Data excerpts:
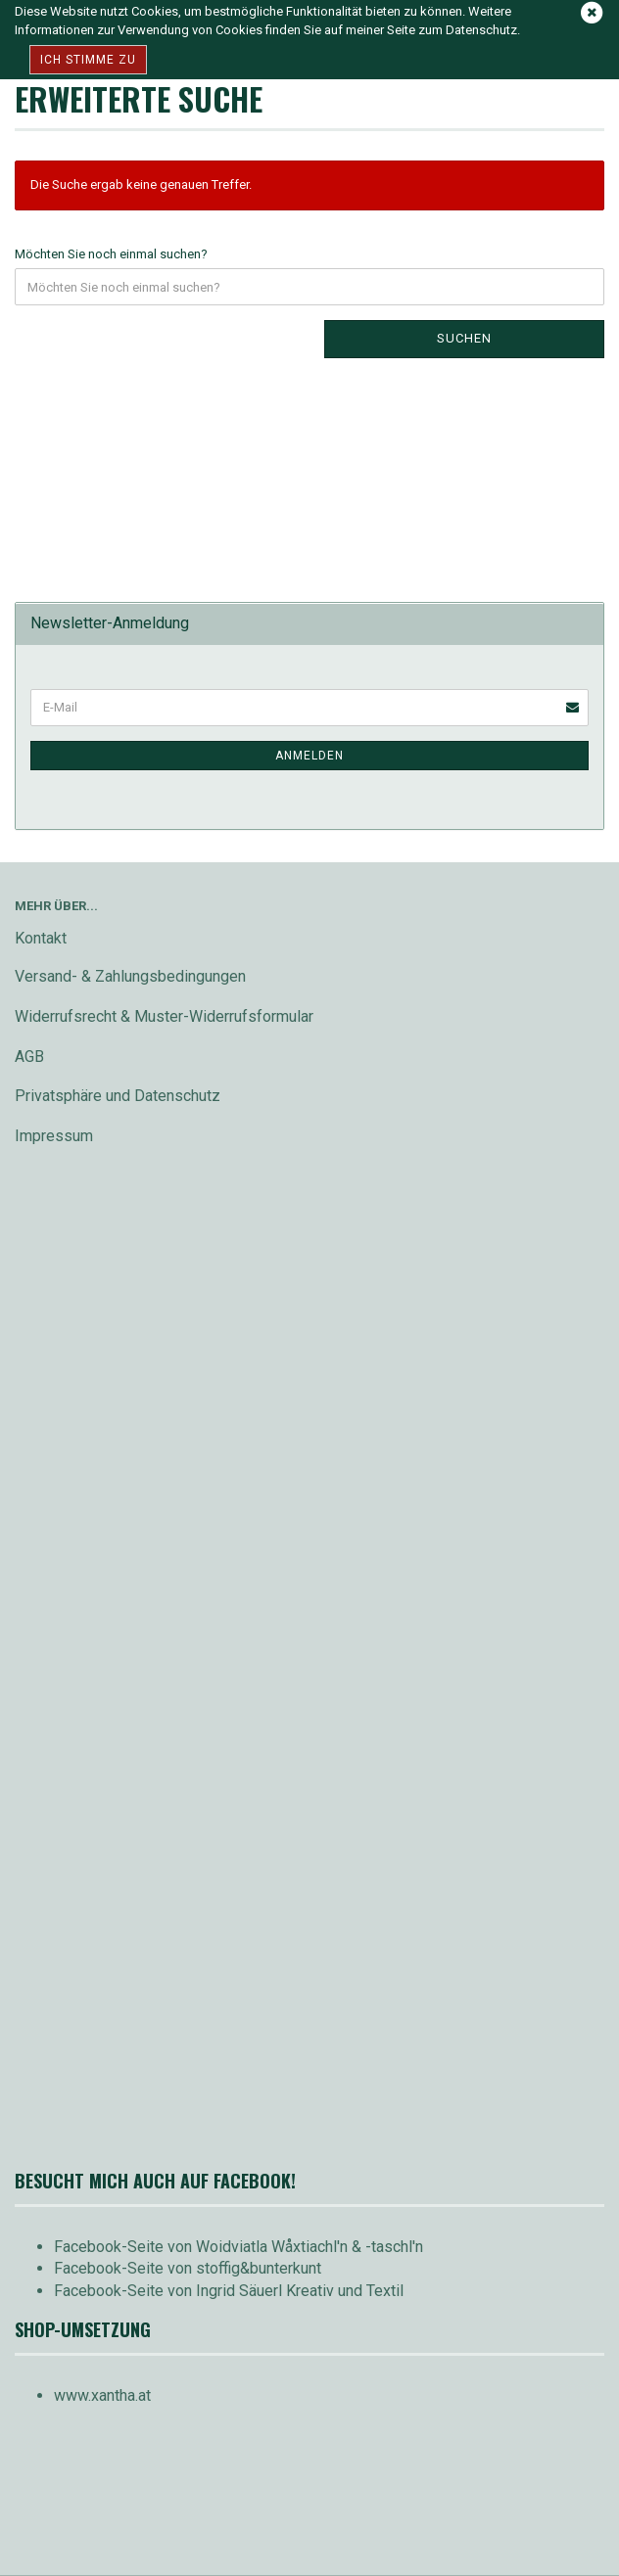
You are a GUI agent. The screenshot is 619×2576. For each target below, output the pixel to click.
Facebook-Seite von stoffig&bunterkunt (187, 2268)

==

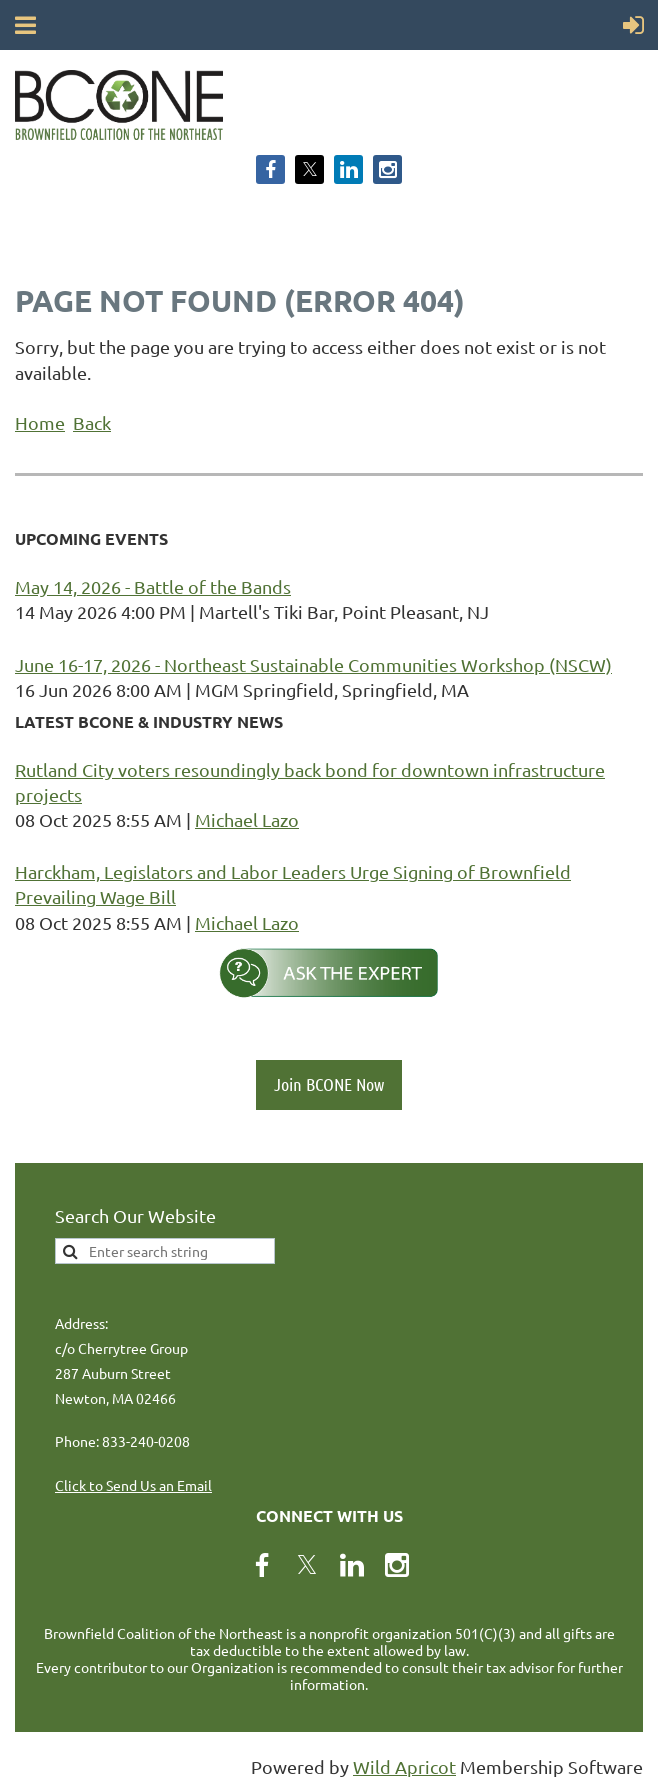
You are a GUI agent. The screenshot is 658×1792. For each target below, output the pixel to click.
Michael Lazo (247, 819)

* * *

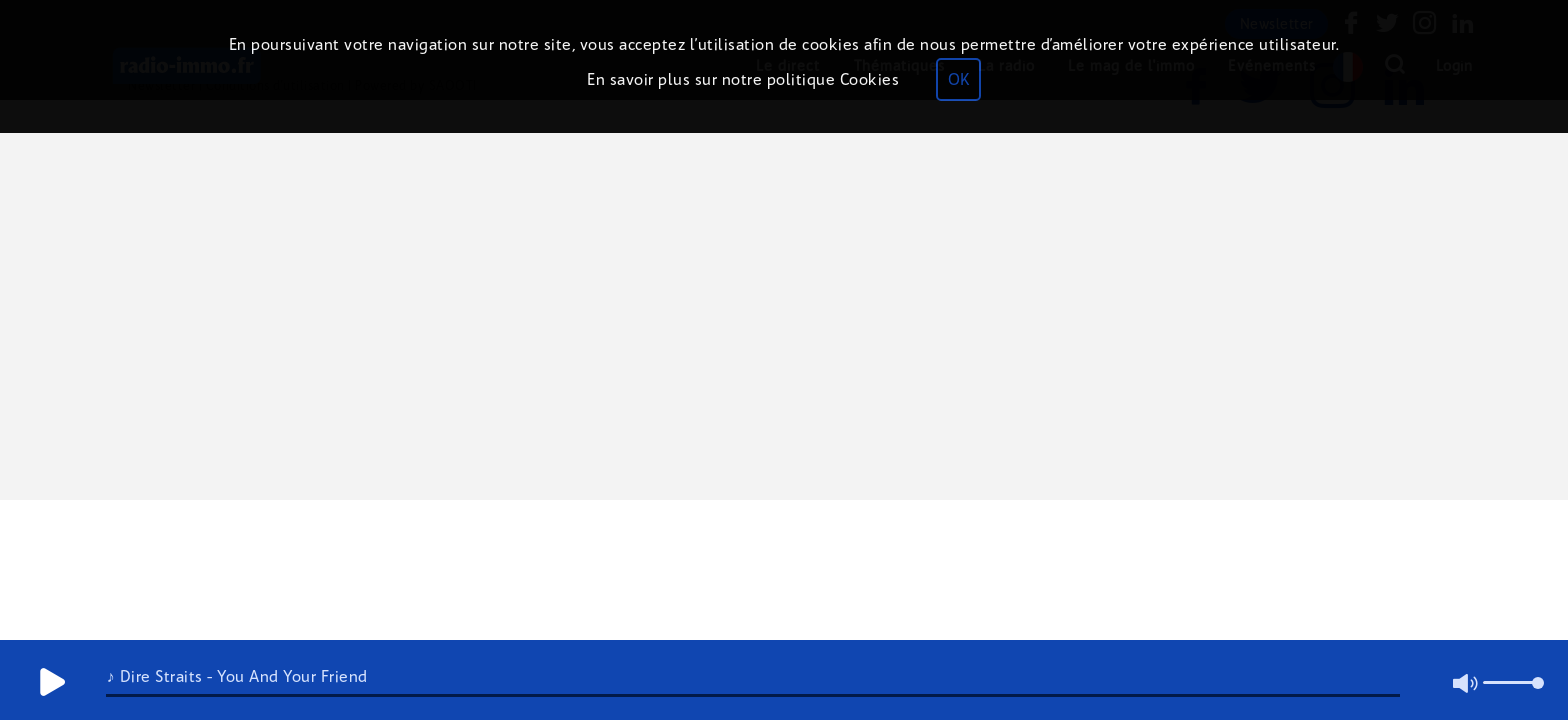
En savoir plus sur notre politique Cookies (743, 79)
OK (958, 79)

Exercise directions: Starting at the line that contains "You are a GUI agent. The screenshot is 619×2576." and stopping after the line that contains "Facebook-Seite von stoffig&bunterkunt", write out every line exactly as it appears above, and no other line.

Answer below:
You are a GUI agent. The screenshot is 619×2576. For each target below, output the pixel to click.
Facebook-Seite von stoffig&bunterkunt (187, 2268)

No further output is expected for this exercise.